Tuesday, September 30, 2008

Claim First, Sue Second -- No Justiciable Controversy Where No Breach

King's Gym Complex, Inc. v. Philadelphia Indem. Ins. Co.
(2nd Cir. US Ct. Apps., decided 9/15/2008)

When running up against a policy's two-year suit limitations period, may an insured sue its insurer before making a claim? The Second Circuit, United States Court of Appeals, says no.

King's Gym Complex sued its commercial property insurer in federal court for business income loss coverage before actually filing a claim with the company. The complaint asserted a breach of contract cause of action. Philadelphia Indemnity moved to dismiss the complaint based on the court's lack of subject matter jurisdiction, contending that there was no justiciable controversy for the court to adjudicate.
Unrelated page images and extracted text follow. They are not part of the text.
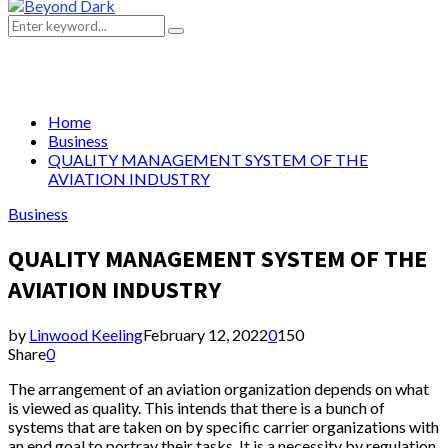
Primary
Menu
Search
Search
for:
Home
Business
QUALITY MANAGEMENT SYSTEM OF THE
AVIATION INDUSTRY
Business
QUALITY MANAGEMENT SYSTEM OF THE
AVIATION INDUSTRY
by
Linwood Keeling
February 12, 2022
0
150
Share
0
The arrangement of an aviation organization depends on what
is viewed as quality. This intends that there is a bunch of
systems that are taken on by specific carrier organizations with
an end goal to portray their tasks. It is a necessity by regulation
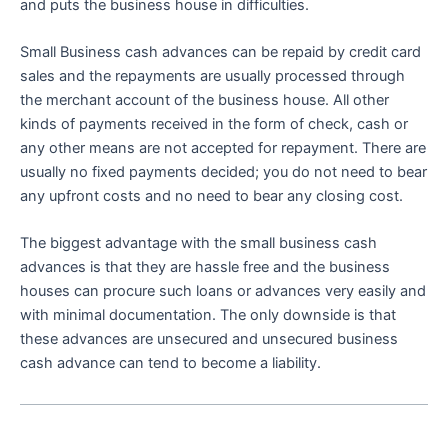
and puts the business house in difficulties.
Small Business cash advances can be repaid by credit card
sales and the repayments are usually processed through
the merchant account of the business house. All other
kinds of payments received in the form of check, cash or
any other means are not accepted for repayment. There are
usually no fixed payments decided; you do not need to bear
any upfront costs and no need to bear any closing cost.
The biggest advantage with the small business cash
advances is that they are hassle free and the business
houses can procure such loans or advances very easily and
with minimal documentation. The only downside is that
these advances are unsecured and unsecured business
cash advance can tend to become a liability.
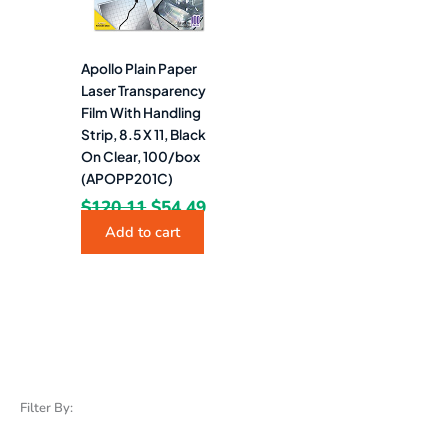
Apollo Plain Paper
Laser Transparency
Film With Handling
Strip, 8.5 X 11, Black
On Clear, 100/box
(APOPP201C)
$
120.11
$
54.49
Add to cart
Filter By:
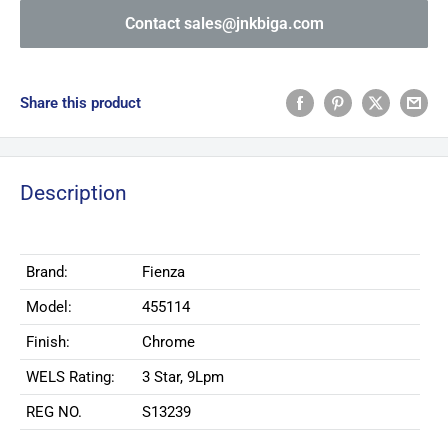
Contact sales@jnkbiga.com
Share this product
Description
Brand:
Fienza
Model:
455114
Finish:
Chrome
WELS Rating:
3 Star, 9Lpm
REG NO.
S13239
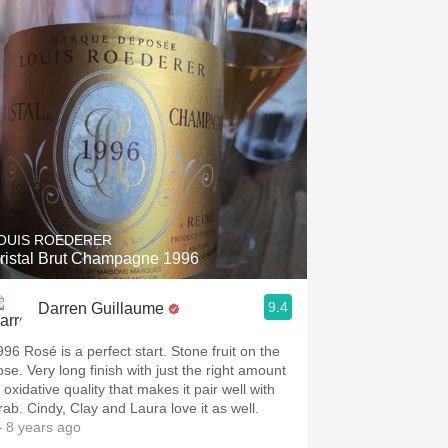
Hops
Sour Beer
Islay
Mezcal
OUIS ROEDERER
ristal Brut Champagne 1996
9.4
Darren Guillaume
996 Rosé is a perfect start. Stone fruit on the
ose. Very long finish with just the right amount
 oxidative quality that makes it pair well with
rab. Cindy, Clay and Laura love it as well.
 8 years ago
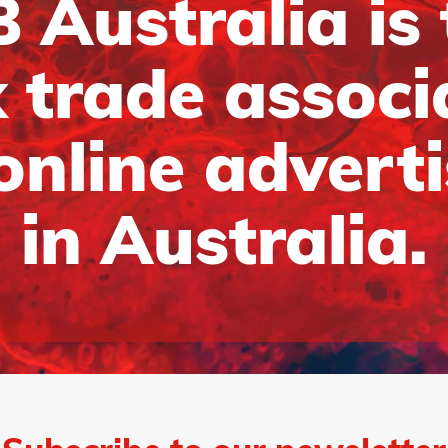
 Australia is
 trade associ
online advert
in Australia.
In AFFIRMING the District Court's granting of Philadelphia's motion, the Second Circuit Court of Appeals agreed with the lower court's reasoning that since King's Gym had not submitted a business loss claim to Philadelphia prior to suing, Philadelphia could not have breached its duty under the policy to honor such a claim, and King's Gym could not assert a claim in federal court based upon such an alleged breach. The Second Circuit also rejected King's Gym's argument that it should be allowed to maintain a suit, even though no justiciable controversy yet existed because otherwise it would be time-barred.

King's Gym argued that the policy did not require it to file a claim before suing, and Philadelphia had not requested that it file a proof of loss on its business income loss claim. The Second Circuit also rejected this argument, holding:
As to the question of its filing a business loss claim with Philadelphia, King's Gym argues that the policy does not explicitly require it to "file a claim" before filing suit against Philadelphia unless Philadelphia had previously requested King's Gym to submit a proof of loss, which Philadelphia did not do. Although the language of the policy between King's Gym and Philadelphia is unclear regarding precisely what conduct by the insured constitutes a filing of a business loss claim, we need not address the question of whether King's Gym did so in this case. King's Gym conceded -- both before the District Court and in its brief to this Court -- that it had not suffered any business loss prior to its filing suit against Philadelphia. The policy obligates Philadelphia to pay for the 'actual loss of Business Income' the insured sustains as a result of a covered loss, and there is no evidence in the record that Philadelphia ever denied or declined to follow up on an actual loss of business income claim by King's Gym. Indeed, the record demonstrates that Philadelphia repeatedly tried to contact King's Gym and, prior to King's Gym's complaint, notified it that it considered the claim inactive." The District Court correctly concluded that there existed before it no dispute ripe for adjudication, and the District Court properly granted Philadelphia's motion to dismiss King's Gym's claims for lack of subject matter jurisdiction.
The same argument of lack of a justiciable controversy and subject matter jurisdiction can be made in a situation where an insured does not submit its replacement cost holdback claim prior to the two-year loss anniversary but nonetheless commences suit to "protect the statute", i.e., to sue within the policy's two-year suit limitations period. My office has successfully moved to dismiss a number of such suits on this basis. See No Replacement of Property Within 2 Years Results in Dismissal of RC Holdback Suit.

This decision is unpublished. Pursuant to Federal Rules of Appellate Procedure Rule 32.1, parties may cite to this opinion, but must provide a copy of it with their papers.